Developed primarily in the context of theft of intellectual property
Intended to prevent irreparable harm to usually the loss of critical evidence needed to establish case at trial.
Scenario: Think ∆ is stealing your IP; you expect that if you start the action and seek evidence, they, as criminals, will get rid of the evidence.
This wasn’t a big problem when you could get into court fast, and before information was digital.
Starting point: Entic v. Carrington – no search and seizure before full court process.
No one can enter private property and take away material.
That’s still the law, but courts can grant Anton Piller orders that do allow this, sort of.
Lord Denning, who created them (of course) said explicitly that he was not giving out a “civil search warrant”.
Courts aren’t telling they can knock down the door – just telling ∆s to open the door.
Important distinction: doesn’t have any right to use force on an Anton Piller order whereas a real search warrant does allow police to break down the door.
It’s just an order to ∆ that if you don’t open door court will put them in jail.
Circumstances: an alternative to discovery
Fraud surprise ex parte
Requirements
Very high threshold: “If Mareva injunctions are nuclear, this is the borg”
Extremely strong prima facie case
Evidence of possession of incriminating docs/things
Evidence of risk of loss/destruction
Irreparable harm
Protecting ∆s
It’s significantly intrusive, so there are protections.

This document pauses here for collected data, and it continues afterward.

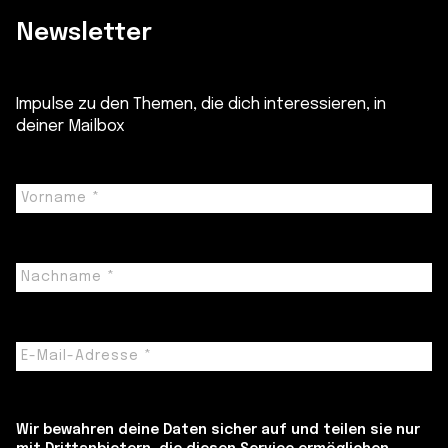
Newsletter
Impulse zu den Themen, die dich interessieren, in
deiner Mailbox
Wir bewahren deine Daten sicher auf und teilen sie nur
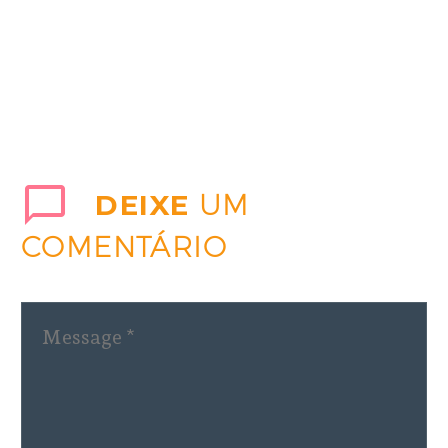
DEIXE
UM
COMENTÁRIO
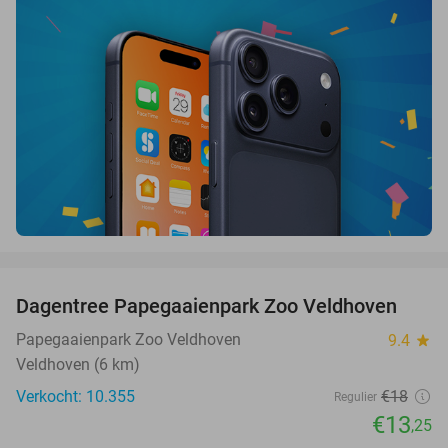
favorite_border
Dagentree Papegaaienpark Zoo Veldhoven
26%
Papegaaienpark Zoo Veldhoven
9.4
star
Veldhoven (6 km)
Verkocht: 10.355
€18
Regulier
€13
,25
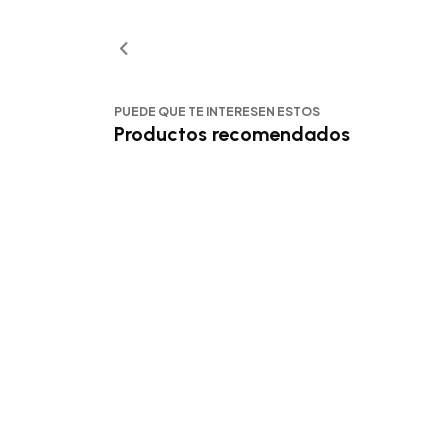
PUEDE QUE TE INTERESEN ESTOS
Productos recomendados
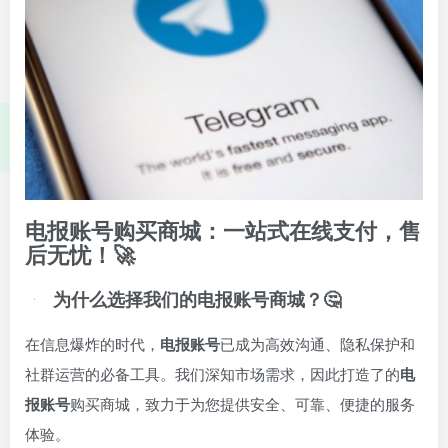
电报账号购买商城：一站式在线支付，售
后无忧！🚀
为什么选择我们的电报账号商城？🤔
在信息爆炸的时代，
电报账号
已成为高效沟通、隐私保护和
社群运营的必备工具。我们深知市场需求，因此打造了的
电
报账号
购买商城，致力于为您提供安全、可靠、便捷的服务
体验。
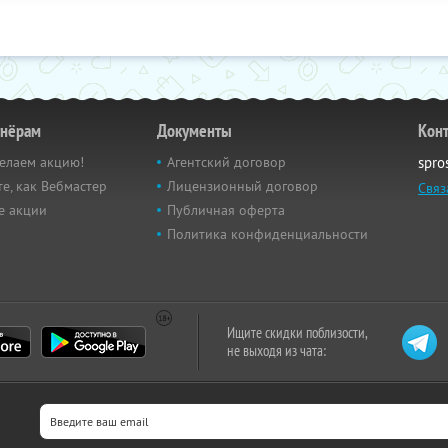
тнёрам
Документы
Кон
елаем акцию!
Агентский договор
spro
е, как Вебмастер
Лицензионный договор
Связ
е акции
Публичная оферта
Политика конфиденциальности
Ищите скидки поблизости,
не выходя из чата:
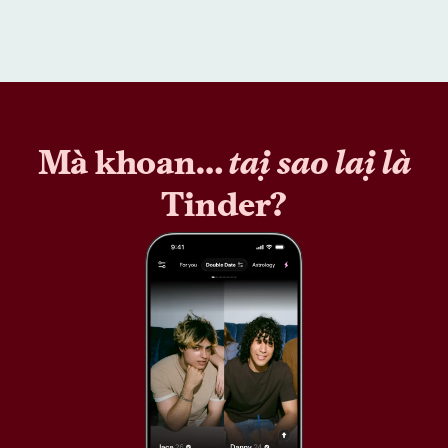
Mà khoan…
tại sao lại là
Tinder?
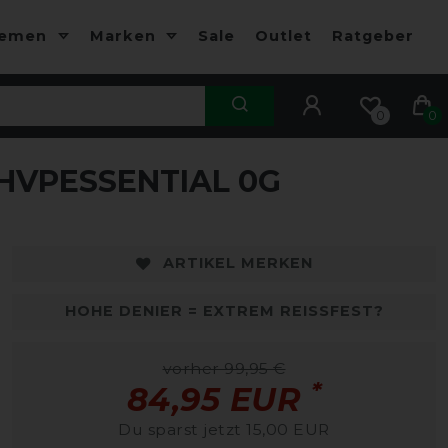
hemen
Marken
Sale
Outlet
Ratgeber
0
0
HVPESSENTIAL 0G
ARTIKEL MERKEN
HOHE DENIER = EXTREM REISSFEST?
vorher 99,95 €
*
84,95 EUR
Du sparst jetzt 15,00 EUR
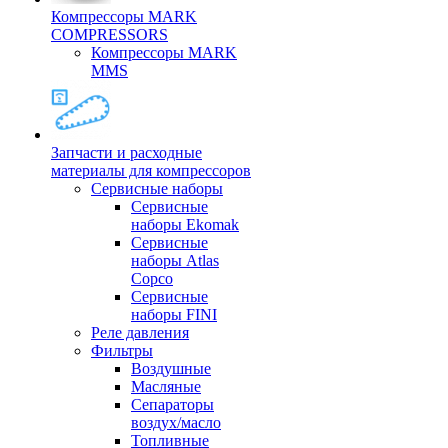
Компрессоры MARK
COMPRESSORS
Компрессоры MARK
MMS
Запчасти и расходные
материалы для компрессоров
Cервисные наборы
Сервисные
наборы Ekomak
Cервисные
наборы Atlas
Copco
Сервисные
наборы FINI
Реле давления
Фильтры
Воздушные
Масляные
Сепараторы
воздух/масло
Топливные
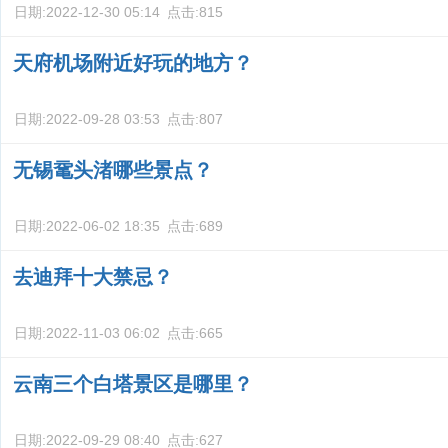
日期:
2022-12-30 05:14
点击:
815
天府机场附近好玩的地方？
日期:
2022-09-28 03:53
点击:
807
无锡鼋头渚哪些景点？
日期:
2022-06-02 18:35
点击:
689
去迪拜十大禁忌？
日期:
2022-11-03 06:02
点击:
665
云南三个白塔景区是哪里？
日期:
2022-09-29 08:40
点击:
627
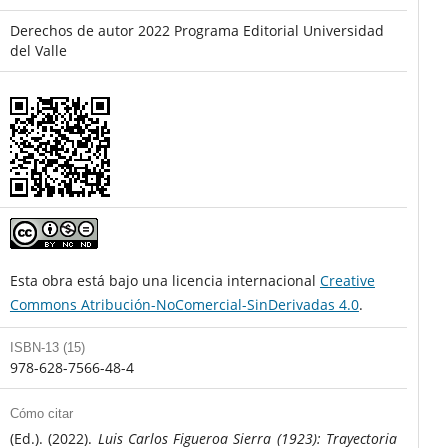
Derechos de autor 2022 Programa Editorial Universidad
del Valle
Esta obra está bajo una licencia internacional
Creative
Commons Atribución-NoComercial-SinDerivadas 4.0
.
ISBN-13 (15)
978-628-7566-48-4
Cómo citar
(Ed.). (2022).
Luis Carlos Figueroa Sierra (1923): Trayectoria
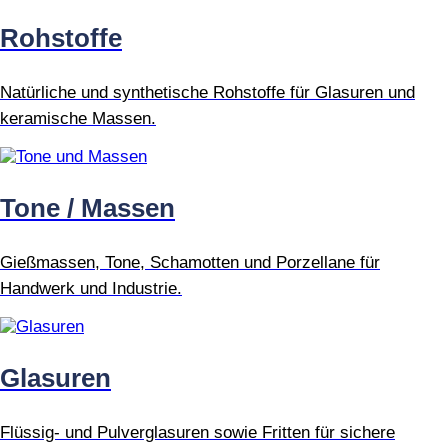
Rohstoffe
Natürliche und synthetische Rohstoffe für Glasuren und
keramische Massen.
Tone / Massen
Gießmassen, Tone, Schamotten und Porzellane für
Handwerk und Industrie.
Glasuren
Flüssig- und Pulverglasuren sowie Fritten für sichere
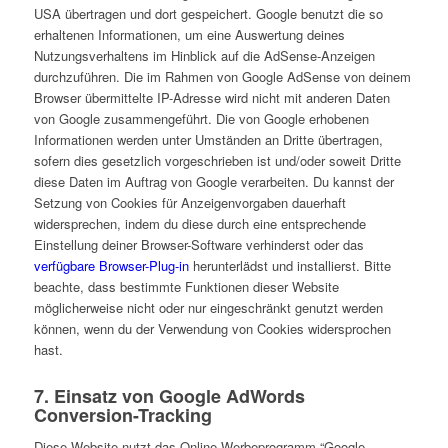
USA übertragen und dort gespeichert. Google benutzt die so
erhaltenen Informationen, um eine Auswertung deines
Nutzungsverhaltens im Hinblick auf die AdSense-Anzeigen
durchzuführen. Die im Rahmen von Google AdSense von deinem
Browser übermittelte IP-Adresse wird nicht mit anderen Daten
von Google zusammengeführt. Die von Google erhobenen
Informationen werden unter Umständen an Dritte übertragen,
sofern dies gesetzlich vorgeschrieben ist und/oder soweit Dritte
diese Daten im Auftrag von Google verarbeiten. Du kannst der
Setzung von Cookies für Anzeigenvorgaben dauerhaft
widersprechen, indem du diese durch eine entsprechende
Einstellung deiner Browser-Software verhinderst oder das
verfügbare Browser-Plug-in
herunterlädst und installierst. Bitte
beachte, dass bestimmte Funktionen dieser Website
möglicherweise nicht oder nur eingeschränkt genutzt werden
können, wenn du der Verwendung von Cookies widersprochen
hast.
7. Einsatz von Google AdWords
Conversion-Tracking
Diese Website nutzt das Online-Werbeprogramm “Google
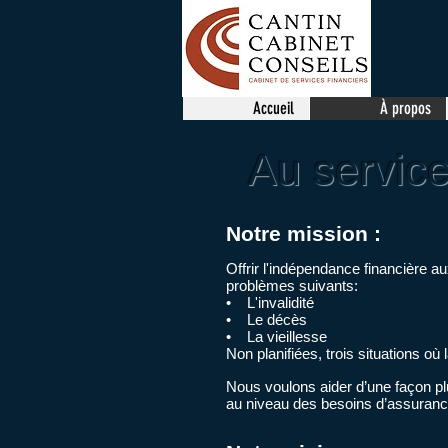
Accueil
À propos
Au service
Notre mission :
Offrir l'indépendance financière a
problèmes suivants:
• L'invalidité
• Le décès
• La vieillesse
Non planifiées, trois situations où
Nous voulons aider d’une façon plu
au niveau des besoins d’assurance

Full factual disclosure on application (may be exposed to trespass charges, punitive damages if obtain order fraudulently)
Role of supervising solicitor
For the first ten years of these orders, solicitor had dual role:
Solicitor went to court to get the injunction, but also executed it.
In the course of execution, you are office of the court – have to make sure your client et al aren’t acting outside the order.
Order will often specify what you can take away, e.g. have to watch your client.
This was putting lawyers in difficult pos’n.
Standard practice now: appoint a supervising solicitor.
So, lawyer gets injunction, participates in deployment as lawyer, but there’s an independent lawyer who supervises the whole thing, solely as an officer of the court.
Some debate as to whether you need supervising solicitor at every site where you exercise an Anton Piller order
This question comes up in regard to rolling orders – where you have street vendors, flea markets etc. selling copyrighted material, but dispersed around a large area.
A draft order indicates how the court foresees possible problems:
E.g. in Celanese, goes in, seizes documents, many of which are correspondence b/w ∆ and solicitor so, privileged.
Also may get ∆’s own trade secrets, etc.
So, the typical Anton Piller order assigns the supervising solicitor to sort through all the docs taken, to ensure doesn’t see things they shouldn’t.
Rolling Orders
Often the point isn’t to get stuff for litigation; you’re just trying to shut down a counterfeit operation e.g.
Tshirt vendors – you aren’t going to sue them, it’s too small time. But you get an order to seize the counterfeit material and thereby stop it from being sold outside a stadium, e.g.
Red Hot Video
Counterfeit copies of porn movies.
First part of order: can’t hide or dispose of any of the material. Preserve it.
Second: regular injunction: stop copying our porn.
Third: gag order. Don’t notify anyone else who’s been supplied.